In General Interest by Jonathan Tasini0 Comments

I think we are making a mistake, both economically and politically, by confining our defense of Social Security to an argument about simply preserving current benefits. We should be pushing for an INCREASE in Social Security benefits as both a social and economic necessity.

  Let me start with the hardest challenge facing people who watch the State of the Union address because I’ve already seen this for many months: you must not believe that we are in a financial debt or deficit "crisis". It is a complete sham–and it is allowing the people who want to attack our basic social fabric to sow great fear in the country (I detailed all this in, "It’s Not Raining, We’re Being Peed On: The Scam of the Deficit Crisis")

  The country is rich–and growing richer.

  The problem is that our leaders do not have the spine to go after the rich and the powerful who are either pocketing the lion’s share of the wealth in the country and/or eviscerating the basic livelihood of the rest of us (either by suppressing or cutting wages and/or forcing us to live with a corrupt health care system–to mention just a few things).

  Here’s how this goes:

  The people in the reality-based community–that would exclude virtually every talking head in the traditional media, probably 90 percent of the elected officials and most people residing in so-called "think tanks–know that Social Security is sound and is not in crisis.


  If we do absolutely nothing–zero–Social Security will pay all benefits for the next 27 years and be able to pay 80 percent of benefits for many years after even if we did nothing.

  So, with that said, we should expand our vision and our idea of what to do: with the plan on solid financial footing, let’s expand it and increase benefits.

  Let’s be clear: the people need it. Outside of Social Security, older people have very little savings. For example, people 55-59 (egads, that’s almost me) will have on average less than $600 a month in retirement income outside of Social Security.

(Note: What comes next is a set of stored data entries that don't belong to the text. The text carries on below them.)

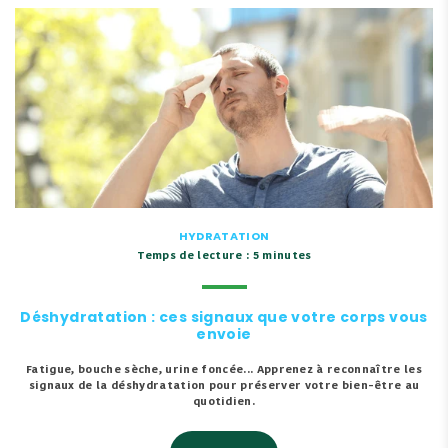
HYDRATATION
Temps de lecture : 5 minutes
Déshydratation : ces signaux que votre corps vous
envoie
Fatigue, bouche sèche, urine foncée... Apprenez à reconnaître les
signaux de la déshydratation pour préserver votre bien-être au
quotidien.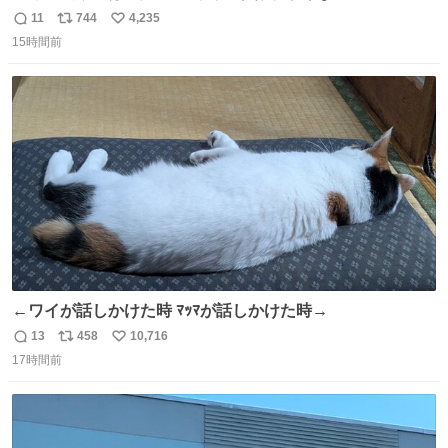
11
744
4,235
返
リ
い
15時間前
信
ポ
い
数
ス
ね
ト
数
数
←ワイが話しかけた時 ﾏｯﾏが話しかけた時→
13
458
10,716
返
リ
い
17時間前
信
ポ
い
数
ス
ね
ト
数
数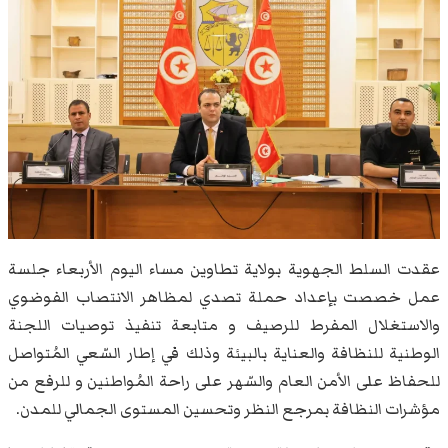
عقدت السلط الجهوية بولاية تطاوين مساء اليوم الأربعاء جلسة
عمل خصصت بإعداد حملة تصدي لمظاهر الانتصاب الفوضوي
والاستغلال المفرط للرصيف و متابعة تنفيذ توصيات اللجنة
الوطنية للنظافة والعناية بالبيئة وذلك في إطار السّعي المُتواصل
للحفاظ على الأمن العام والسّهر على راحة المُواطنين و للرفع من
مؤشرات النظافة بمرجع النظر وتحسين المستوى الجمالي للمدن.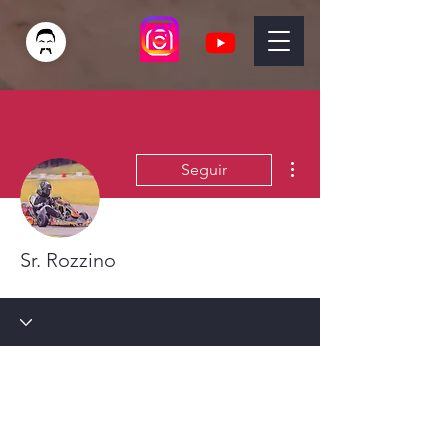
Mais ações
Seguir
Sr. Rozzino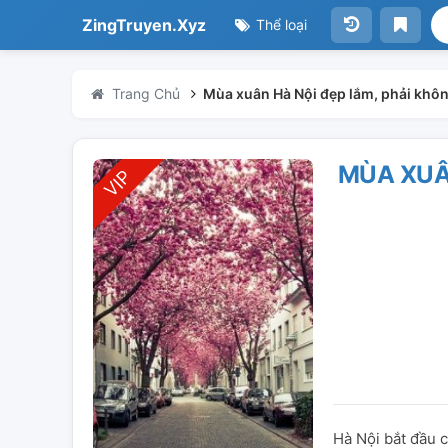
ZingTruyen.Xyz
Thể loại
Trang Chủ
Mùa xuân Hà Nội đẹp lắm, phải khô
MÙA XUÂ
Hà Nội bắt đầu 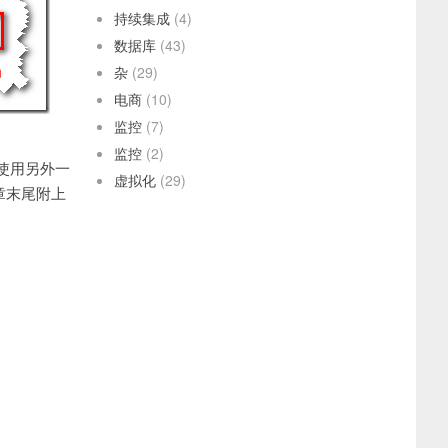
持续集成
(4)
数据库
(43)
杂
(29)
电商
(10)
监控
(7)
监控
(2)
我们使用另外一
虚拟化
(29)
文章末尾附上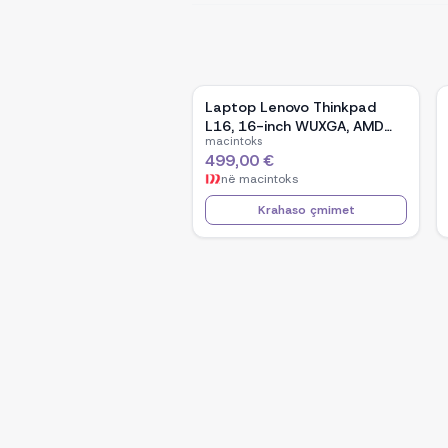
Laptop Lenovo Thinkpad
L16, 16-inch WUXGA, AMD
macintoks
Ryzen 5 Pro-7535U, 16GB
499,00 €
Ram DDR5, 512GB SSD -
në
macintoks
Black
Krahaso çmimet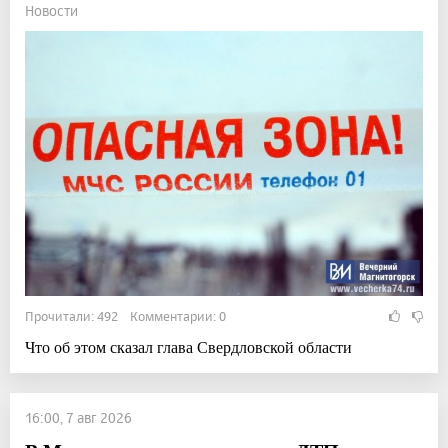
Новости
Прочитали: 492 Комментарии: 0
Что об этом сказал глава Свердловской области
16:00, 7 авг 2026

  At the very least, we should INCREASE Social Security benefits by 15 percent for the next 20 years to make up for the trillions of dollars that people lost in their IRA’s because of the financial crisis engineered by too many people on Wall Street. I might add that part of the loss of retirement is the end game of a foolish 30-year old experiment with IRAs–an experiment that sold the people on the idea that a real pension (a defined benefit pension) was not a good bet and people would do a lot better by investing in IRAs. As my friend Dean Baker points out, we know that it was greed that really powered the growth in IRAs and the current attempt to undermine Social Security:

It would take more than $10 trillion in private accounts to generate the same amount of money as Social Security pays out each year in benefits. If the financial industry collected just 1.0 percent of this sum in fees each year, it would mean another $100 billion a year into the coffers of the Merrill Lynch set


In fact, I have argued for a Financial Transactions Tax on Wall Street to bring some money back to doing the right things for society. We could use part of the money to fund an increase in Social Security benefits but it may be that we demand from the financial industry a separate dedicated stream of money that goes directly to the Social Security fund–after all, it is the financial industry that created a huge part of the non- Social Security retirement crisis and, so, they should be forced to help increase Social Security benefits.

  If you don’t believe in the morality of the idea because you are still enamored of the bankrupt philosophy of the so-called "free market", then, just ponder this thought: what are the impoverished older people going to be able to buy if they have nothing left?

  I like this thought from Pearl S. Buck: "Our society must make it right and possible for old people not to fear the young or be deserted by them, for the test of a civilization is the way that it cares for its helpless members".